* **WHAT TO PRODUCE**
Every line of the material below needs to be copied exactly; omit the pictures.

* **SUPPLIED INFORMATION**
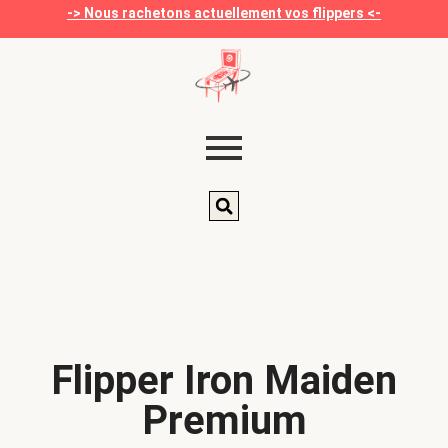
-> Nous rachetons actuellement vos flippers <-
Flipper Iron Maiden
Premium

* **RESPONSE AREA**
-> Nous rachetons actuellement vos flippers <-
Flipper Iron Maiden
Premium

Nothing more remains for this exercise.